Преувеличенных размеров часы на стене, чуть запотевшие от конденсата, тикают, подвигая стрелки, длинную и короткую, к геометрическому месту условленной их встречи. Мужчины, сидящие в зале, не совершают попыток поговорить, они словно и не видят друг друга, предпочитая следить за длинной стрелкой, близящейся к назначенной вехе. Очень может быть, что часы «Магдалайа» врут, во всяком случае, в сравнении с наручными часами мужчин, наиточнейшими приборами, которые с гарантией не теряют ни единой секунды и в десять миллионов лет. Но, впрочем, здесь это не важно. Подгонять, поторапливать здесь нечего и некого, и никто из мужчин, — даже те, которым обычно требуется унижать по дюжине подчиненных в час, — не произносит за весь этот день ни единого слова жалобы.

И вот, когда потные часы «Магдалайа» сообщают, что время настало, из занавешенной двери вестибюля появляется, точно изваяние, выезжающее из люка башенных курантов, мисс Соедхоно. С ожиданием покончено.

Для индонезийки мисс Соедхоно высока — впрочем, она не выше западной девочки-подростка. Наряд ее — по меркам любого зала, в которых заседают по всей Англии или Америке советы директоров, — скромен: ноги укрыты длинной, как у саронга, юбкой, жакет с высоким воротом застегнут на все пуговицы, до горла.

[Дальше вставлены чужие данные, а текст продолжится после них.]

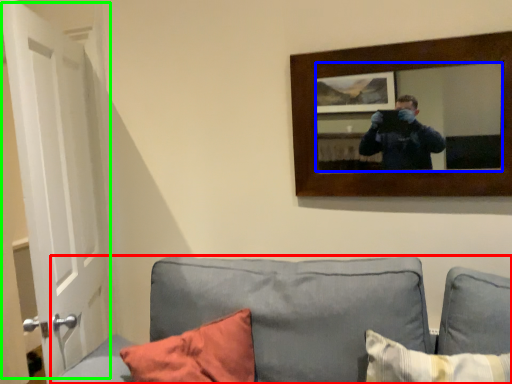 Question: Which object is positioned closest to studio couch (highlighted by a red box)? Select from mirror (highlighted by a blue box) and door (highlighted by a green box).

Choices:
 (A) mirror
 (B) door

Answer: (A) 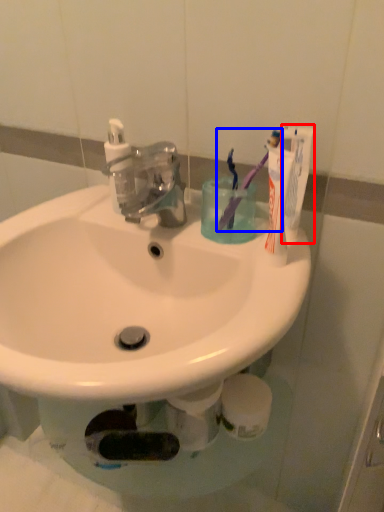 Question: Which of the following is the closest to the observer, toothpaste (highlighted by a red box) or toothbrush (highlighted by a blue box)?

Choices:
 (A) toothpaste
 (B) toothbrush

Answer: (A)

Правда, цвета его — изумрудная зелень и яркая, золотистая вышивка, — намного чувственнее серых и черных тонов, с какими эти мужчины свыклись в коллегах женского пола, но, с другой стороны, в облачении мисс Соедхоно ощущается подчеркнутая формальность, почти педантичность, отдающая покровами стюардессы. Волосы ее забраны назад, губы, выкрашенные в тон бледно-оранжевый, отливают восковым лоском. Зубы белы, но чуть очерчены бледной коричневатостью, как будто она была когда-то курильщицей, а после многие годы устраняла нанесенный зубам ущерб. И все-таки, если в ней и присутствует некая уязвимость, по облику ее этого не скажешь. Мисс Соедхоно спокойна, как бронзовая статуя, глаза ее темны настолько, что зеницы от райков отличить невозможно, даже с близкого расстояния. Впрочем, на близкое расстояние к ней никто никогда не подходит.

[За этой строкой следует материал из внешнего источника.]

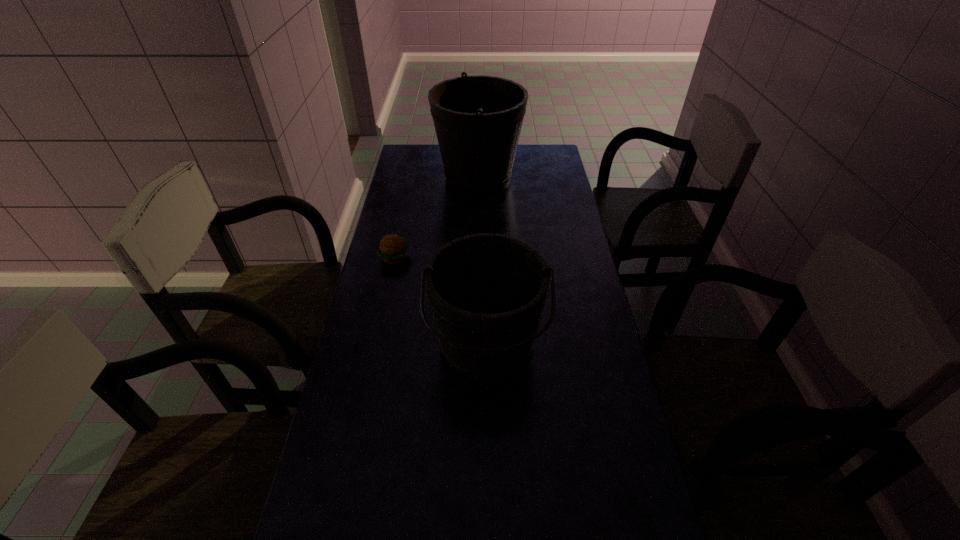 Where is `the tallest object`? Image resolution: width=960 pixels, height=540 pixels. the tallest object is located at coordinates (478, 119).

Where is `the taller bucket`? This screenshot has height=540, width=960. the taller bucket is located at coordinates (478, 119).

What are the coordinates of `the second tallest object` in the screenshot? It's located at (487, 291).

This screenshot has width=960, height=540. I want to click on the shorter bucket, so click(x=487, y=291).

Locate an element on the screen. the leftmost object is located at coordinates (392, 249).

You are a GUI agent. You are given a task and a screenshot of the screen. Output one action in this format:
    pyautogui.click(x=<x>, y=<y>)
    Task: Click on the hamburger
    This screenshot has height=540, width=960.
    Given the screenshot: What is the action you would take?
    pyautogui.click(x=392, y=249)

The width and height of the screenshot is (960, 540). In order to click on vacant area situated 0.220m on the front of the tallest object in this screenshot , I will do `click(478, 237)`.

Identify the location of vacant space positioned on the handle side of the nearest object. (488, 440).

Identify the location of vacant space located on the right of the shortest object. (450, 258).

Locate an element on the screen. object that is at the far edge is located at coordinates (478, 119).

Мисс Соедхоно поднимает в воздух руки, и те замирают у ее расшитой груди, являя безупречную форму и зрелую плоть перстов, беловатую розовизну ладоней, составляющую столь резкий контраст медовой смуглости костяшек, и оранжевые ногти в их прозрачном блистании. Ладони баюкают воздух, точно папку с бумагами, которые она держит при себе официальности ради, но заглядывать в них нужды не имеет. Мужчины в зале уже обратились в ипостаси внимания, они поерзывают на стульях, машинально приготовляясь к дальнейшему, и не отрывают глаз от ладоней мисс Соедхоно, от ее лепных оранжевых ногтей, замерших в воздухе, кажущихся в желтоватом свете едва ли не призрачными.

Мисс Соедхоно отверзает уста. И десятки мужских ртов приоткрываются тоже, разлепляя в предвкушении губы.

— Вы простите мне, — произносит она, — если что-то из мною сказанного окажется вам хорошо известным.

Говорит она с сильным акцентом, но каждое слово принадлежит ей, — не берется из заранее написанной речи и не заимствуется из фразеологического словаря. Мисс Соедхоно свободно владеет пятью азиатскими языками, однако английский ее это lingua franca, до которого мисс Соедхоно снисходит из учтивости, из снисхождения к этой толпе потеющих, розоволицых неиндонезийцев.

— Всегда ведь существует возможность, — продолжает она, — что среди вас присутствует кто-то, для кого наша тема представляет собой… территорию девственную.

Легкая дрожь пробирает слушателей, как если б температура воздуха упала вдруг градусов на десять. Дрожь эту порождает соединение слова «девственную» с тем, как мисс Соедхоно подобрала оранжево-лоснистые губы, чтобы произнести его. Презентация началась и теперь ее уже ничто не остановит.

— Мы собрались здесь, — сообщает мисс Соедхоно, — чтобы разобраться в физиологии кокоса, в частности, в том, что относится до сфер экссудации — то есть, исторжения жидкости — цветочного сока, — проанализировать сок ситовидной трубки и все его компоненты, перенос по этой трубке ферро-цианидов, и факторы, которые воздействуют на содержимое кокосовой копры.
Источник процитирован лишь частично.